:: MATERIAL TO PROCESS
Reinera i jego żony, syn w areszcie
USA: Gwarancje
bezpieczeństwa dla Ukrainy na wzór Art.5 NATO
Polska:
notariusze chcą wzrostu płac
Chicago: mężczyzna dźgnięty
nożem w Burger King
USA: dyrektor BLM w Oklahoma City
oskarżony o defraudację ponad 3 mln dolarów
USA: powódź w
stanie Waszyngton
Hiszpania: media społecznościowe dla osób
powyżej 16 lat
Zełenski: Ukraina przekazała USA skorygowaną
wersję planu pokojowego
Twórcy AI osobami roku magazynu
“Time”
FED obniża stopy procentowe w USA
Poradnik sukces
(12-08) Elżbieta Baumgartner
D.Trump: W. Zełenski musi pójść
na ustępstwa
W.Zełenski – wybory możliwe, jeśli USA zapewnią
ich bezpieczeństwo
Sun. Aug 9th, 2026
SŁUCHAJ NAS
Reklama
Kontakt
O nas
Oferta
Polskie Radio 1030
::::
Each record above should be returned exactly as written.

Reinera i jego żony, syn w areszcie
USA: Gwarancje
bezpieczeństwa dla Ukrainy na wzór Art.5 NATO
Polska:
notariusze chcą wzrostu płac
Chicago: mężczyzna dźgnięty
nożem w Burger King
USA: dyrektor BLM w Oklahoma City
oskarżony o defraudację ponad 3 mln dolarów
USA: powódź w
stanie Waszyngton
Hiszpania: media społecznościowe dla osób
powyżej 16 lat
Zełenski: Ukraina przekazała USA skorygowaną
wersję planu pokojowego
Twórcy AI osobami roku magazynu
“Time”
FED obniża stopy procentowe w USA
Poradnik sukces
(12-08) Elżbieta Baumgartner
D.Trump: W. Zełenski musi pójść
na ustępstwa
W.Zełenski – wybory możliwe, jeśli USA zapewnią
ich bezpieczeństwo
Sun. Aug 9th, 2026
SŁUCHAJ NAS
Reklama
Kontakt
O nas
Oferta
Polskie Radio 1030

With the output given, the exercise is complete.